Quick Answer
Side Plank is a intermediate strength exercise that targets your obliques. It uses only your bodyweight. Lie on your side with legs extended and stacked.
Video Tutorial
How to Perform the Side Plank
- 1
Lie on your side with legs extended and stacked.
- 2
Place your bottom elbow directly under your shoulder, forearm flat on the ground.
- 3
Engage core and lift hips off the ground, forming a straight line from head to feet.
- 4
Keep neck neutral and avoid letting hips drop.
- 5
Hold the position for the desired duration, breathing steadily.
- 6
Slowly lower hips back down. Repeat on the other side.
Common Mistakes to Avoid
- !Rushing reps instead of controlling the lowering (eccentric) phase — aim for 2–3 seconds down.
- !Letting form break down as reps add up. Stop the set when technique slips, not when you physically can't do another rep.
- !Using momentum instead of muscle tension. Slow the tempo and feel the target muscle doing the work.
Tips for Better Form
- ✓Breathe out during the effort (concentric) and breathe in on the return (eccentric).
- ✓Use a mirror or film yourself on your first session — your perceived form and actual form often differ.
- ✓Brace your core as if someone were about to punch you in the stomach. This stabilizes your spine in every rep.
- ✓Start each set with 1–2 warm-up reps at a lighter load to groove the movement.
Alternative Exercises
If the Side Plank isn't right for your body, equipment, or goal, try these similar exercises that hit the same muscle groups:
Frequently Asked Questions
What muscles does the Side Plank work?
The Side Plank primarily works your obliques. Secondary muscles include the shoulders, glutes and abdominals.

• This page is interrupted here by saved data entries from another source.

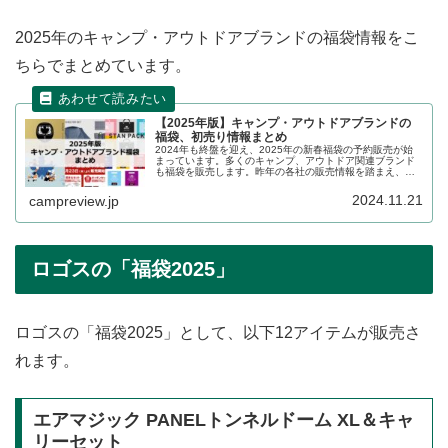
2025年のキャンプ・アウトドアブランドの福袋情報をこ
ちらでまとめています。
【2025年版】キャンプ・アウトドアブランドの
福袋、初売り情報まとめ
2024年も終盤を迎え、2025年の新春福袋の予約販売が始
まっています。多くのキャンプ、アウトドア関連ブランド
も福袋を販売します。昨年の各社の販売情報を踏まえ、
2024年〜2025年の販売状況の詳細をレビューします。
2024.11.21
campreview.jp
ロゴスの「福袋2025」
ロゴスの「福袋2025」として、以下12アイテムが販売さ
れます。
エアマジック PANELトンネルドーム XL＆キャ
リーセット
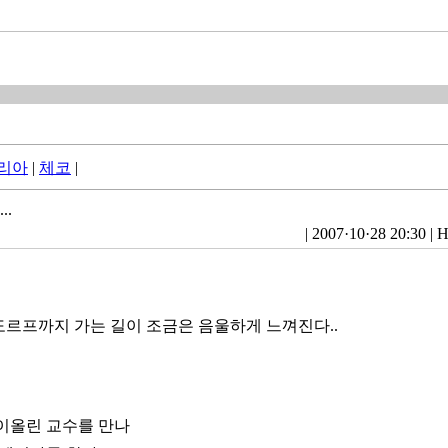
리아
|
체코
|
..
|
2007·10·28 20:30
|
H
르프까지 가는 길이 조금은 음울하게 느껴진다..
이올린 교수를 만나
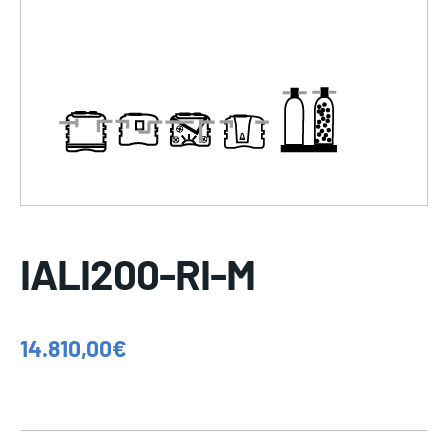
IALI200-RI-M
14.810,00
€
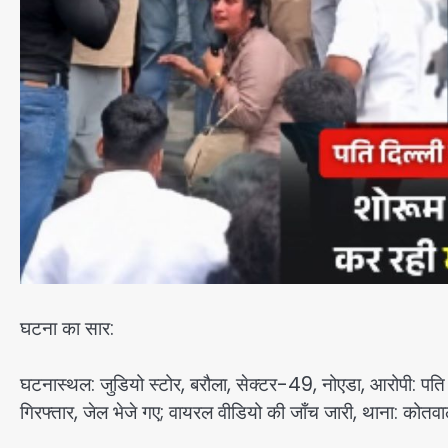
घटना का सार:
घटनास्थल: जुडियो स्टोर, बरौला, सेक्टर-49, नोएडा, आरोपी: पति गौ
गिरफ्तार, जेल भेजे गए; वायरल वीडियो की जाँच जारी, थाना: कोत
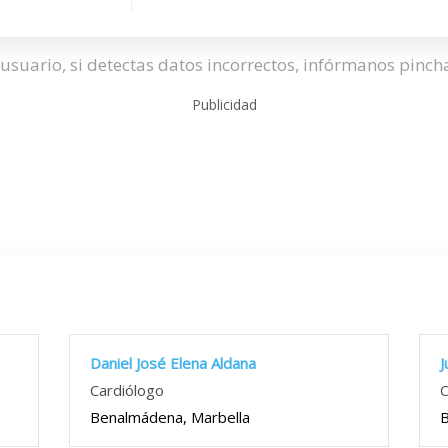
usuario, si detectas datos incorrectos, infórmanos pinc
Publicidad
Daniel José Elena Aldana
J
Cardiólogo
C
Benalmádena, Marbella
B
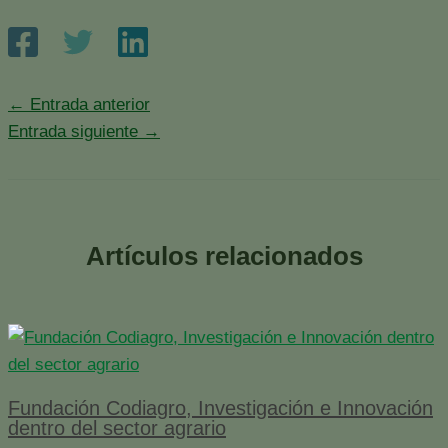
←
Entrada anterior
Entrada siguiente
→
Artículos relacionados
Fundación Codiagro, Investigación e Innovación
dentro del sector agrario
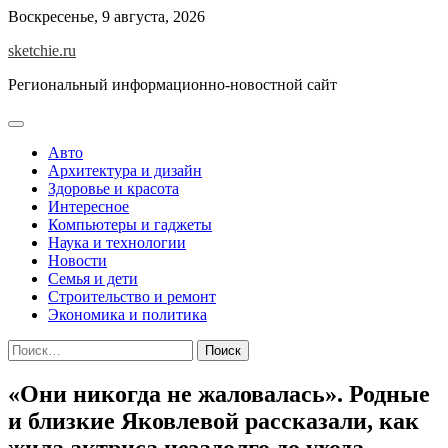
Skip
Воскресенье, 9 августа, 2026
to
sketchie.ru
content
Региональный информационно-новостной сайт
Авто
Архитектура и дизайн
Здоровье и красота
Интересное
Компьютеры и гаджеты
Наука и технологии
Новости
Семья и дети
Строительство и ремонт
Экономика и политика
Найти:
«Они никогда не жаловалась». Родные
и близкие Яковлевой рассказали, как
жила актриса незадолго до ухода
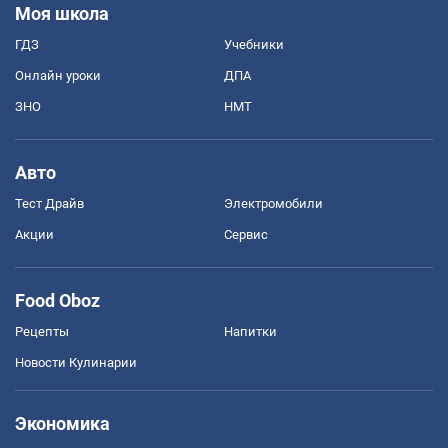
Моя школа
ГДЗ
Учебники
Онлайн уроки
ДПА
ЗНО
НМТ
Авто
Тест Драйв
Электромобили
Акции
Сервис
Food Oboz
Рецепты
Напитки
Новости Кулинарии
Экономика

What equipment do I need for the Side Plank?
The Side Plank needs no equipment — just your bodyweight. You can perform it at home or at the gym as long as you have what's listed.
Is the Side Plank suitable for beginners?
The Side Plank is an intermediate exercise. Beginners can try it with a lighter load or an easier variation before progressing to the full movement.
How many sets and reps of Side Plank should I do?
For strength: 3–5 sets of 3–6 reps with longer rest (2–3 min). For hypertrophy (muscle growth): 3–4 sets of 8–12 reps with moderate rest (60–90 sec). For endurance: 2–3 sets of 15+ reps with short rest (30–45 sec). Adjust based on your program and goal.
Can I do the Side Plank every day?
No. Muscles need 48 hours to recover between heavy training sessions. If you want to train obliques more frequently, alternate harder and easier variations and keep overall weekly volume moderate.